• **WORK TO COMPLETE**
Nothing but the lines from the line with "на официальных сайтах и обязательно проверять" to the end of the records below should appear in the answer, each exactly as given.

• **PROVIDED MATERIAL**
★ ★ ★ ★ ★
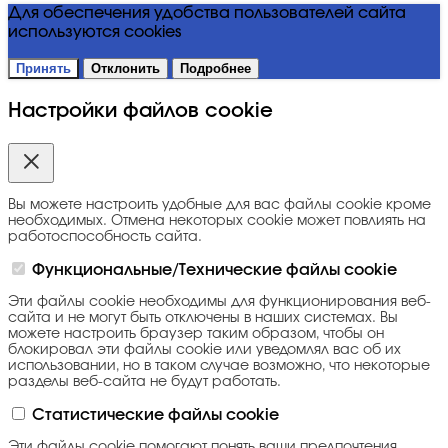
Для обеспечения удобства пользователей сайта
используются cookies
Принять
Отклонить
Подробнее
Настройки файлов cookie
Вы можете настроить удобные для вас файлы cookie кроме
необходимых. Отмена некоторых cookie может повлиять на
работоспособность сайта.
Функциональные/Технические файлы cookie
Эти файлы cookie необходимы для функционирования веб-
сайта и не могут быть отключены в наших системах. Вы
можете настроить браузер таким образом, чтобы он
блокировал эти файлы cookie или уведомлял вас об их
использовании, но в таком случае возможно, что некоторые
разделы веб-сайта не будут работать.
Статистические файлы cookie
Эти файлы cookie помогают понять ваши предпочтения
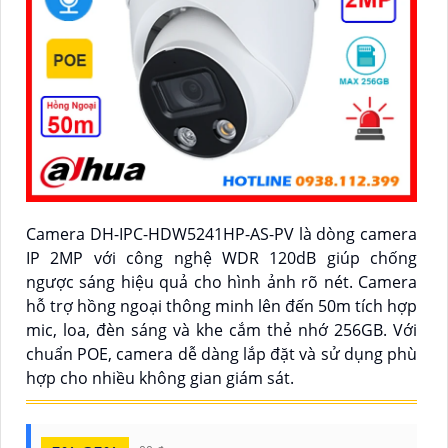
Camera DH-IPC-HDW5241HP-AS-PV là dòng camera
IP 2MP với công nghệ WDR 120dB giúp chống
ngược sáng hiệu quả cho hình ảnh rõ nét. Camera
hỗ trợ hồng ngoại thông minh lên đến 50m tích hợp
mic, loa, đèn sáng và khe cắm thẻ nhớ 256GB. Với
chuẩn POE, camera dễ dàng lắp đặt và sử dụng phù
hợp cho nhiều không gian giám sát.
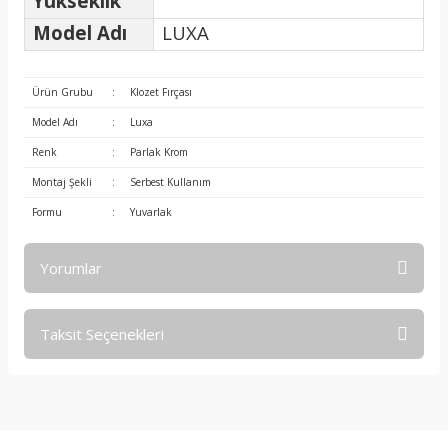
Yükseklik
Model Adı
LUXA
Ürün Grubu
:
Klozet Fırçası
Model Adı
:
Luxa
Renk
:
Parlak Krom
Montaj Şekli
:
Serbest Kullanım
Formu
:
Yuvarlak
Yorumlar
Taksit Seçenekleri
Bu ürüne ilk yorumu siz yapın!
Yorum Yaz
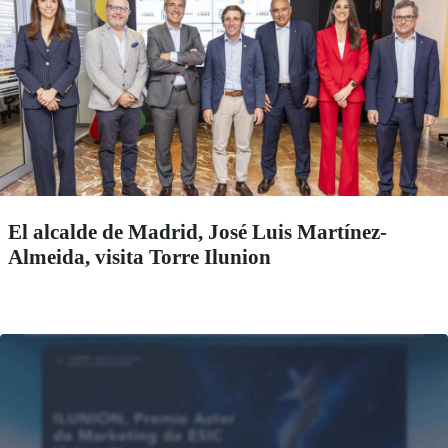
El alcalde de Madrid, José Luis Martínez-
Almeida, visita Torre Ilunion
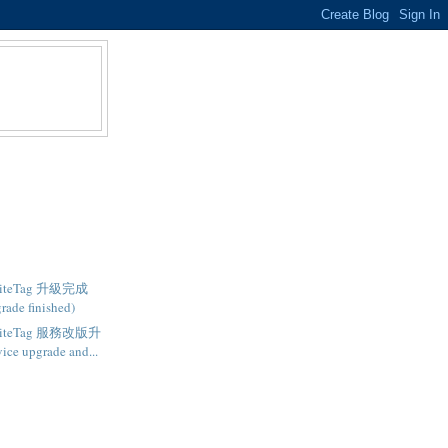
- SiteTag 升級完成
rade finished)
- SiteTag 服務改版升
ce upgrade and...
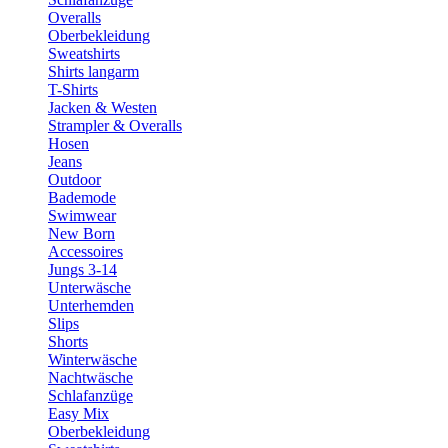
Overalls
Oberbekleidung
Sweatshirts
Shirts langarm
T-Shirts
Jacken & Westen
Strampler & Overalls
Hosen
Jeans
Outdoor
Bademode
Swimwear
New Born
Accessoires
Jungs 3-14
Unterwäsche
Unterhemden
Slips
Shorts
Winterwäsche
Nachtwäsche
Schlafanzüge
Easy Mix
Oberbekleidung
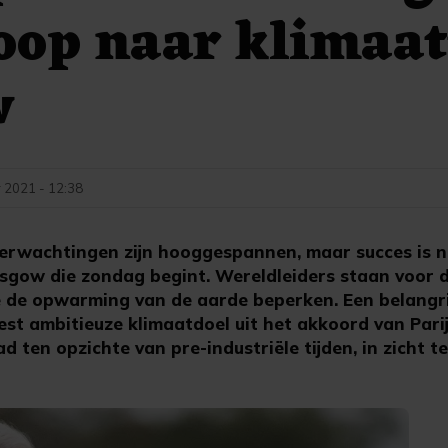
oop naar klimaa
w
 2021 - 12:38
rwachtingen zijn hooggespannen, maar succes is n
asgow die zondag begint. Wereldleiders staan voor 
 de opwarming van de aarde beperken. Een belangrij
est ambitieuze klimaatdoel uit het akkoord van Pari
 ten opzichte van pre-industriële tijden, in zicht t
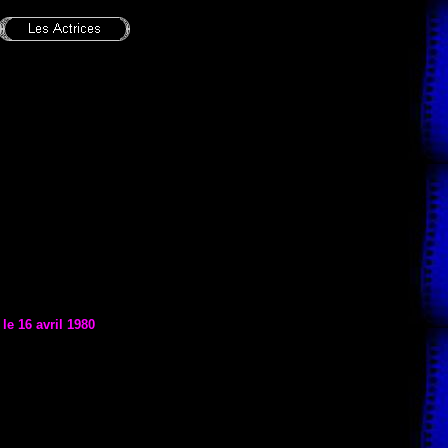
 le 16 avril 1980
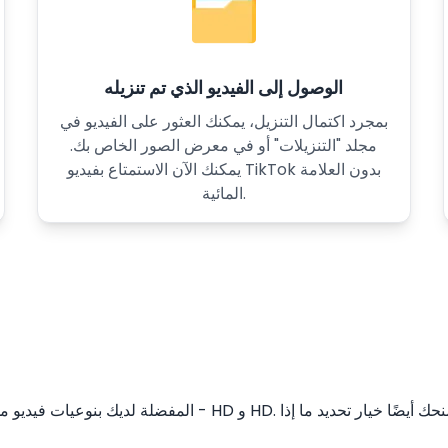
الوصول إلى الفيديو الذي تم تنزيله
بمجرد اكتمال التنزيل، يمكنك العثور على الفيديو في
مجلد "التنزيلات" أو في معرض الصور الخاص بك.
يمكنك الآن الاستمتاع بفيديو TikTok بدون العلامة
المائية.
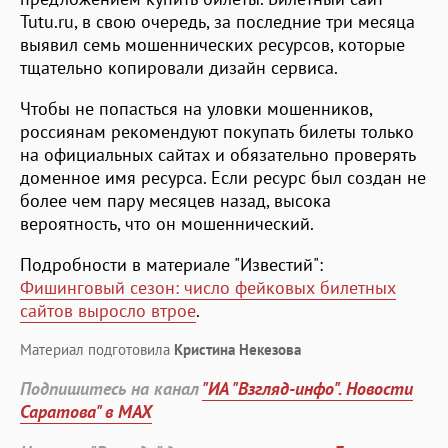
Tutu.ru, в свою очередь, за последние три месяца
выявил семь мошеннических ресурсов, которые
тщательно копировали дизайн сервиса.
Чтобы не попасться на уловки мошенников,
россиянам рекомендуют покупать билеты только
на официальных сайтах и обязательно проверять
доменное имя ресурса. Если ресурс был создан не
более чем пару месяцев назад, высока
вероятность, что он мошеннический.
Подробности в материале "Известий":
Фишинговый сезон: число фейковых билетных
сайтов выросло втрое
.
Материал подготовила
Кристина Некезова
Подпишитесь на канал
"ИА "Взгляд-инфо". Новости
Саратова" в MAX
★ ★ ★ ★ ★
• **TASK RESPONSE**
на официальных сайтах и обязательно проверять
доменное имя ресурса. Если ресурс был создан не
более чем пару месяцев назад, высока
вероятность, что он мошеннический.
Подробности в материале "Известий":
Фишинговый сезон: число фейковых билетных
сайтов выросло втрое
.
Материал подготовила
Кристина Некезова
Подпишитесь на канал
"ИА "Взгляд-инфо". Новости
Саратова" в MAX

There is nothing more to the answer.